Patrick Pelloux : Il y a un effort qui est fait pour essayer de trouver une solution, par rapport à ces primes réclamées par les personnels. Le diagnostic est partagé par tout le monde, on est arrivés au bout d'un système. Il faut le rénover. On a bien compris que ça allait être difficile et long. Par rapport aux attentes, ce qui est proposé, on reste quand même sur notre faim. Je suis mitigé parce que là, d'un coup, ils [le gouvernement] se réveillent, on est déjà début juin, mi-juin pratiquement et on se réveille pour l'été. Ils disent "on va embaucher du personnel", mais du personnel on n'en trouve pas. On n'arrive pas à en embaucher en période normale, je ne vois pas où on va en trouver pour cet été. C'est ce que j'ai dit à la ministre, d'autant que Météo France prédit une canicule cet été : on sait que ça va encore embouteiller au niveau des urgences.

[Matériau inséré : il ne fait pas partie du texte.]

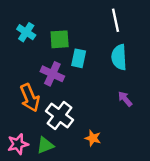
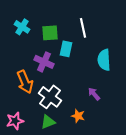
white line: (115, 20) -> (83, 28), moved
cyan semicircle: (119, 57) -> (104, 60), moved
purple arrow: (125, 99) -> (94, 94), moved
green triangle: (45, 145) -> (48, 122), moved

Il y a des propositions qui ont été faites, notamment un moratoire contre les fermetures qui est d'ailleurs réclamé par une partie des grévistes, dont les personnels du Samu de Lons-le-Saunier.

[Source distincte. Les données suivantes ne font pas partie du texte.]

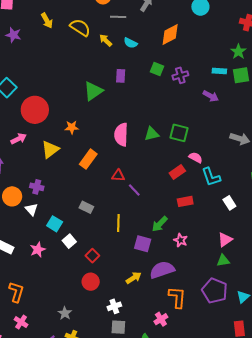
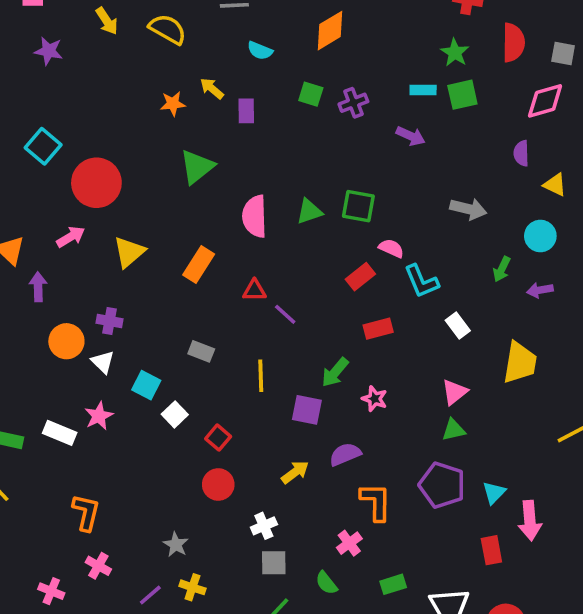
yellow arrow: (106, 40) -> (212, 88), moved
green triangle: (93, 91) -> (197, 167), moved
orange star: (72, 127) -> (173, 104), moved
pink star: (38, 250) -> (99, 416), moved
purple semicircle: (162, 270) -> (345, 454), size x0.7

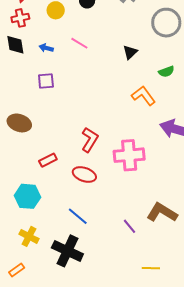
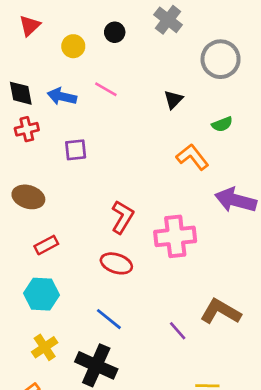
red cross: (20, 18) -> (27, 129), moved
blue arrow: (46, 48) -> (62, 97), size x1.5
purple square: (46, 81) -> (76, 150), moved
red rectangle: (48, 160) -> (46, 245), moved
yellow cross: (29, 236) -> (45, 347), turned 30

Là-dessus, avez-vous obtenu gain de cause ? 

Non, elle [Agnès Buzyn] a dit "je ne mets pas de moratoire", c'est dommage parce que même les représentants des directeurs des hôpitaux expliquaient qu'il fallait arrêter. Il y en a même un qui a dit : "il faut faire machine arrière, on est allés trop loin dans les fermetures de lit". J'étais content d'entendre ça. On sent que c'est difficile. Je pense que la ministre de la Santé est tenue par Bercy, qui regarde ce qui se passe aux urgences avec beaucoup d'intérêt, et qui essaye d'empêcher qu'on aille trop loin dans des rénovations ou des dépenses qu'il [Bercy] ne voudrait pas. 

Parmi les mesures mises sur la table, il y a cette prime de risque, jusqu'à 100 euros net par mois. Est-ce une première reconnaissance de la difficulté de votre travail ? 

Je crois, oui. Sauf que ça ne concerne pas les médecins, mais uniquement les infirmières et les aides-soignants. Ça a été salué par les organisations syndicales, mais vous ne pouvez pas dissocier les urgences de l'hôpital. L'hôpital est indissociable des urgences. On est intimement liés. Il faut donner plus pour les salaires les plus faibles de l'hôpital. Pourquoi n'y aurait-il que les urgences qui seraient concernées ? Je suis assez d'accord avec les organisations confédérales, c'est quand même un problème. Il y avait cette interpellation des confédérations, "pourquoi ne pas avoir négocié avant, pourquoi avoir attendu d'être dans un état de crise, d'arriver à la grève pour négocier ?". Ce conflit ne se résume pas à cette histoire de prime, c'est beaucoup plus compliqué que ça. On en a absolument assez de travailler dans les conditions dans lesquelles on travaille. On s'est fait les porte-voix de ce qu'endurent les patients, les familles, les 24 millions de personnes qui passent au service des urgences où nous sommes devenus la variable d'ajustement de tous les dysfonctionnements du système de santé. C'est là où la ministre est prise à son propre piège : elle organise cette réunion dont on espérait beaucoup, et on en sort un peu déçus, car on se dit que ça ne bougera jamais.